Other potentially fatal infective complications include progressive multifocal leucoencephalopathy following JC virus reactivation, and fulminant liver failure due to hepatitis B reactivation. Progressive multifocal leucoencephalopathy in rituximab-treated patients is very rare, but fatal, so physicians and patients should be aware of the risk. Patients should be screened for hepatitis B prior to rituximab to exclude active infection or prior exposure. In patients with prior exposure, lamivudine prophylaxis is recommended. Rituximab should be avoided in patients with active hepatitis B. Another infective risk with rituximab is late-onset neutropenia, which is identified in approximately 5% of patients [44], although the true incidence is unknown. Neutropenia is usually transient. If required, granulocyte colony-stimulating factor can expedite recovery of granulocyte counts.

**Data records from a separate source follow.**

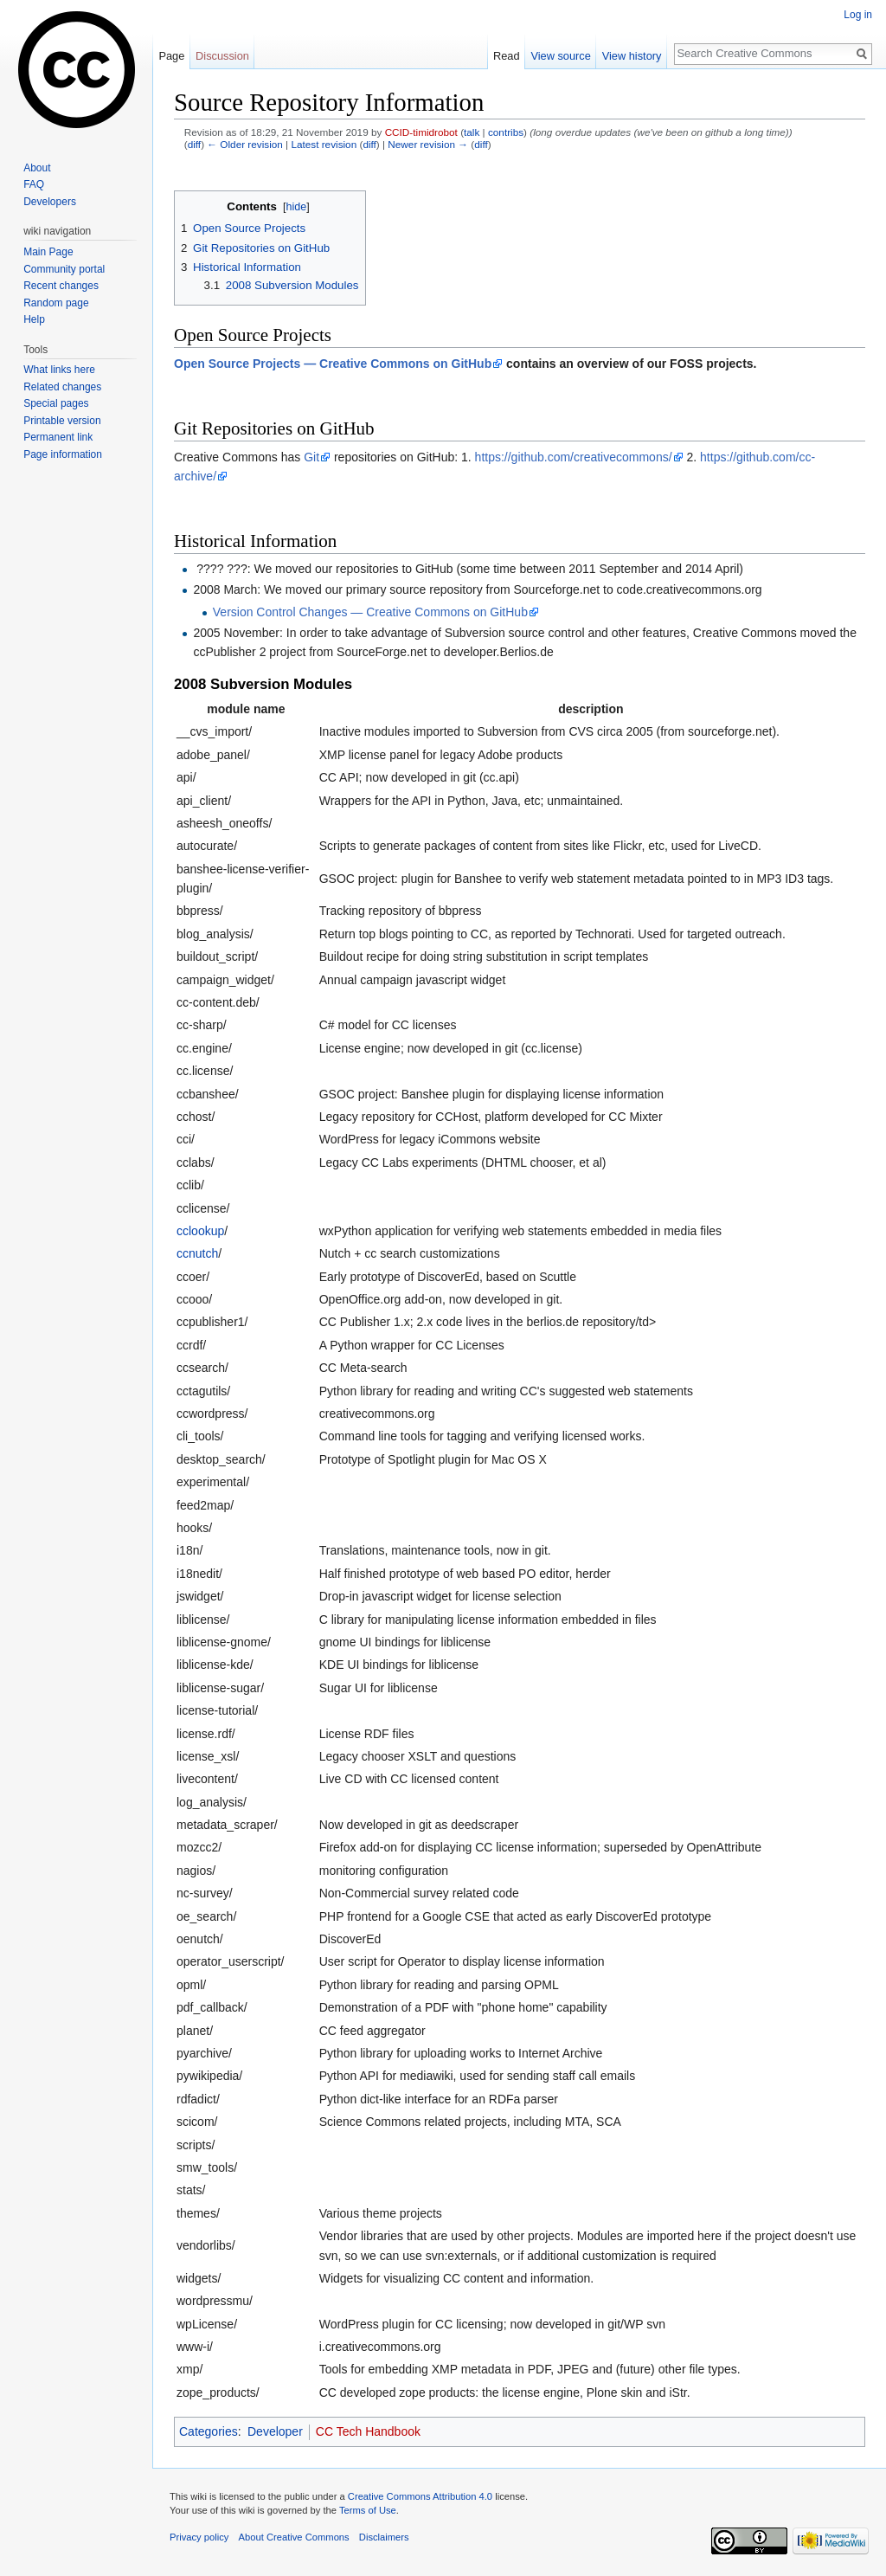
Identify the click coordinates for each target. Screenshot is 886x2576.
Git (311, 457)
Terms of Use (367, 2510)
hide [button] (296, 207)
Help (34, 319)
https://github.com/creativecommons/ (573, 457)
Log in (858, 15)
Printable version (61, 421)
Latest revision (323, 144)
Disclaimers (384, 2537)
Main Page (48, 252)
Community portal (64, 269)
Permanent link (58, 437)
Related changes (62, 387)
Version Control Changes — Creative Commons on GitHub (370, 612)
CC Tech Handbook (368, 2431)
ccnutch (197, 1253)
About (36, 168)
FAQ (33, 184)
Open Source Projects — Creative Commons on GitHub (332, 363)
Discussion (222, 55)
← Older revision (245, 144)
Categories (208, 2431)
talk (471, 132)
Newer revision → (428, 144)
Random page (55, 303)
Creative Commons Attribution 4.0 (420, 2496)
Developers (49, 202)
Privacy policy (199, 2537)
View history (632, 55)
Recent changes (61, 286)
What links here (59, 370)
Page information (62, 454)
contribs (505, 132)
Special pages (55, 403)
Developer (275, 2431)
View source (560, 55)
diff (194, 144)
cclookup (200, 1231)
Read (506, 55)
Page (171, 55)
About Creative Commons (294, 2537)
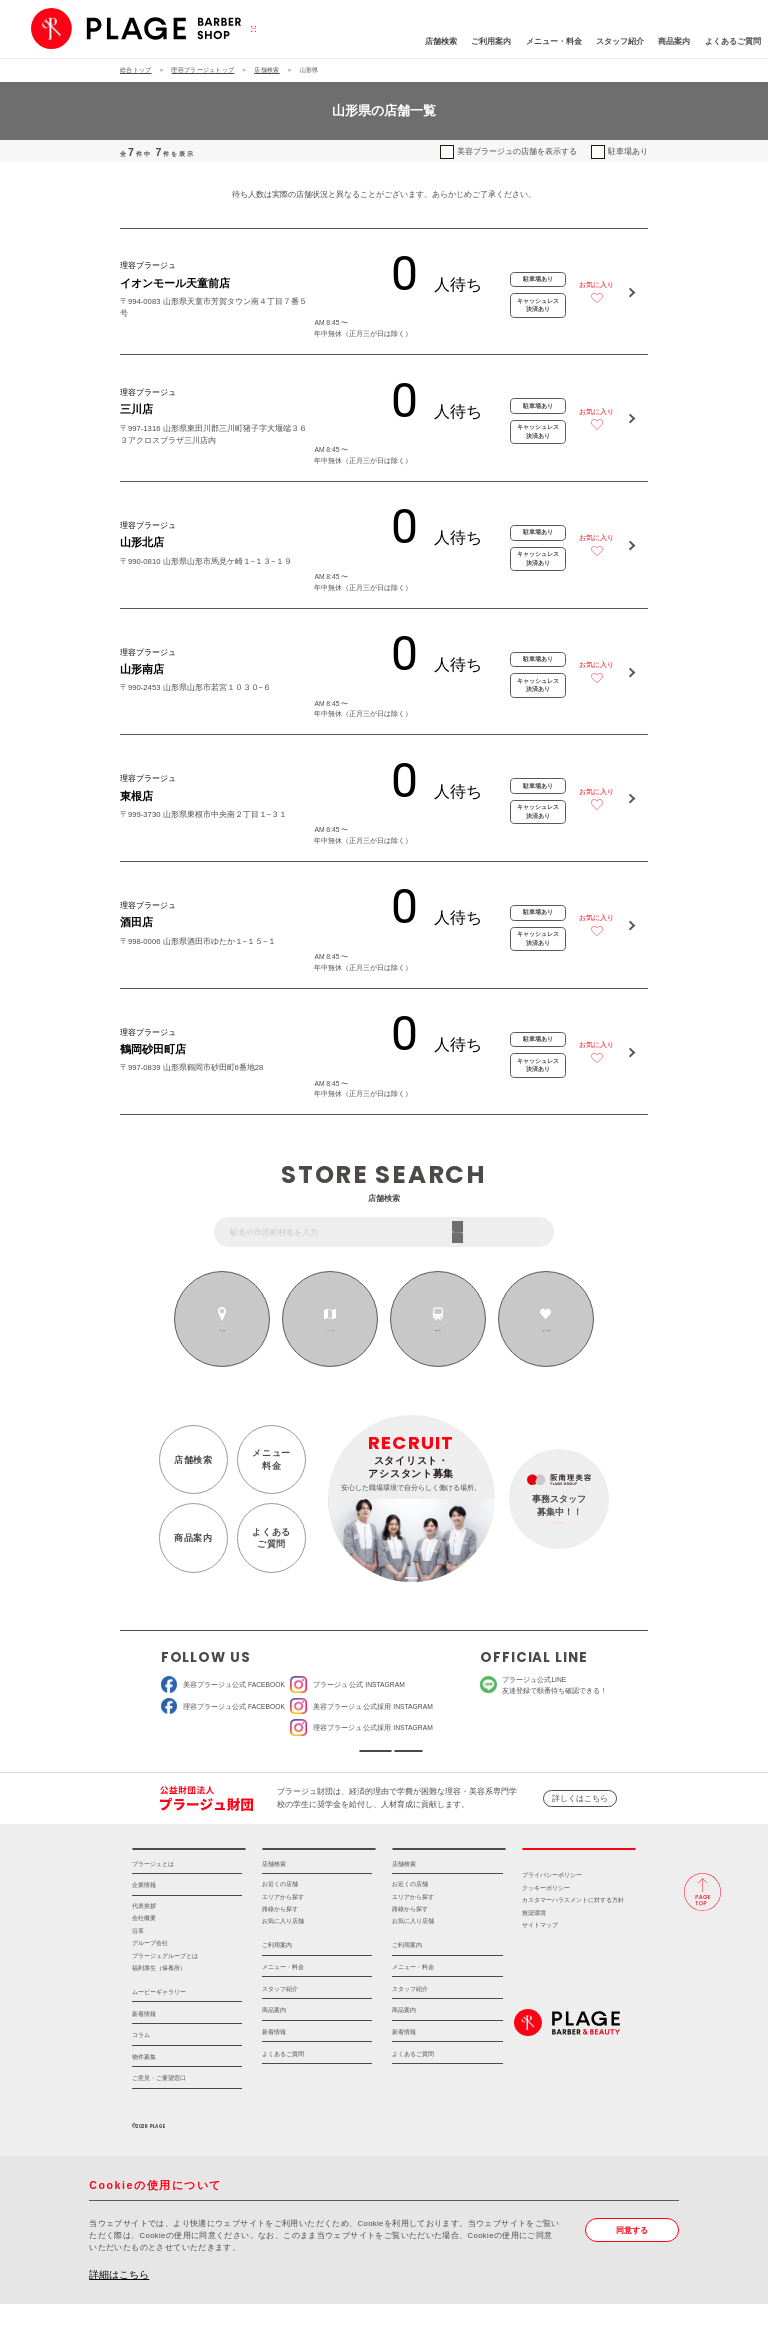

In patients at risk of malignancy, rituximab may be considered preferable to cyclophosphamide, which has well-established malignancy risks. In AAV, long-term malignancy data with rituximab is not available. In rheumatoid arthritis, malignancies are not increased by the addition of rituximab to methotrexate [45]. In oncology, however, more solid organ malignancies were reported during 5-10 years of follow-up after rituximab with chemotherapy compared to chemotherapy alone [46].
Conclusions
Rituximab has been used to treat AAV for more than 10 years. Randomised trials investigating rituximab for remission induction have been performed. Rituximab is now an approved alternative to cyclophosphamide for remission induction, and is increasingly used to treat patients with relapsing or refractory disease. Relapse rates are high after rituximab in relapsing AAV. However, repeat dosing is effective and consequently rituximab maintenance strategies have evolved. Remission maintenance trials comparing rituximab to azathioprine are underway, and provisional results are promising. Areas for further investigation include remission maintenance therapy requirements in newly diagnosed patients treated with rituximab induction therapy, optimal dosing and duration of rituximab for remission maintenance, and the efficacy of rituximab for EGPA.
Disclosure Statement
Dr. Jones undertook a part-time academic secondment to GlaxoSmithKline from 2011 to 2013.